La realite sous haute tension

Une cale surélève un mur. Un radiateur semble presque fondu à cause de la chaleur qu’il produit. Une cloison a l’air de pousser d’un mur. C’est un univers bien surprenant que Roeland Tweelinckx (né en 1970) compose. Il n’invente pas un nouveau monde mais part de celui qui existe et y ajoute quelques nouveaux accents ou déplace des éléments déjà présents. De “l’acupuncture de l’espace” comme quelqu’un (Beatrijs Eemans) l’a dit pertinemment.
Avec de petites interventions, Tweelinckx crée des situations surréalistes et des courts-circuits. Il fait flotter des piliers, courbe des poutres en acier et fait un noeud dans un tuyau. Quelque part entre John Massis et David Copperfield.

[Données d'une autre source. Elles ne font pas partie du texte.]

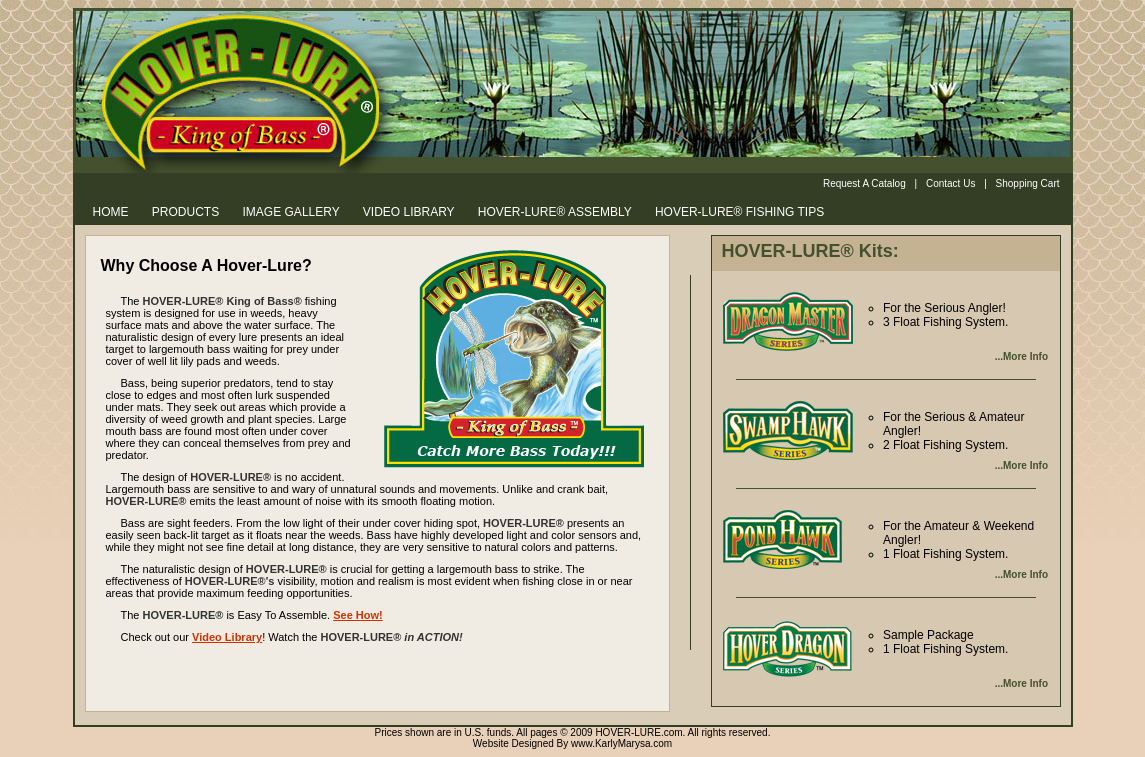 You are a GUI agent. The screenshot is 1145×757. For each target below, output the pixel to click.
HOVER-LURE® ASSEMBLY (555, 212)
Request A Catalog (864, 183)
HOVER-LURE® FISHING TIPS (739, 212)
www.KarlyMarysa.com (621, 743)
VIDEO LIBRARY (409, 212)
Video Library (227, 637)
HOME (111, 212)
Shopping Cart (1028, 183)
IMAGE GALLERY (291, 212)
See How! (358, 615)
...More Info (1021, 356)
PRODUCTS (185, 212)
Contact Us (950, 183)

L’artiste ne travaille plus avec du marbre ou du bronze, mais avec des prises de courant, des murs, des câbles électriques, des tuyaux, des tréteaux et des plinthes. Son attention se déplace du tableau sur le mur au mur lui-même. Comme un plombier ou un électricien de l’art conceptuel.
Tweelinckx joue avec notre sens de l’observation et notre perception optique. “Lisez, ce qui est là n’est pas là” a écrit le poète néerlandais Martinus Nijhoff. Chez Roeland Tweelinckx, ça devient : “Regardez, ce qui est là n’est pas là”. L’artiste nous incite à mieux regarder la réalité qui nous entoure. Avec ses interventions minimales, il aiguise, affine nos facultés perceptrices. Il transforme la réalité quotidienne à laquelle nous sommes tellement habitués que nous n’y prêtons plus attention. Ces légers dérèglements du cadre familier vont aussi souvent de pair avec des moments de doute : Où est l’oeuvre ? Est-ce que c’était déjà comme ça avant? Nous sommes souvent des aveugles qui voient. L’artiste ne demande rien de mieux que les visiteurs entrent dans un dialogue réciproque à propos de ses interventions. Et que l’oeuvre continue de vivre dans ces discussions.
L’oeuvre de Tweelinckx s’inscrit dans la tradition du trompe-l’oeil. Il tourne la réalité en dérision. Il a par exemple introduit dans une demi-douzaine de musées de Ljubljana une fissure sur un des murs. En réalité, il s’agissait d’une sérigraphie imprimée directement sur la paroi. Et que penser des ces bouteilles de Coca à moitié vides (ou à moitié pleines?) ? La boisson semble flotter dans la bouteille, ne se souciant nullement de la gravité ou des autres lois de la nature. L’artiste aime conduire le visiteur sur une fausse piste. Ainsi, il a placé la bouteille déjà mentionnée devant une fenêtre atypique, plâtrée qui absorbe directement l’attention du spectateur. Comme un paratonnerre visuel qui fait que nous ne remarquons pas directement l’oeuvre proprement dite. Ca mène à l’erreur classique du détective : la solution est souvent juste sous notre nez, mais nous ne la voyions pas ! Tweelinckx distrait souvent notre regard. Pour une exposition précédente, il a installé un morceau de revêtement de sol en linoléum qui se recourbe vers le haut de manière à ce qu’on le regarde frontalement et qu’on ne le remarque pas tout de suite. L’artiste manipule la scénographie pour un effet de surprise optimal.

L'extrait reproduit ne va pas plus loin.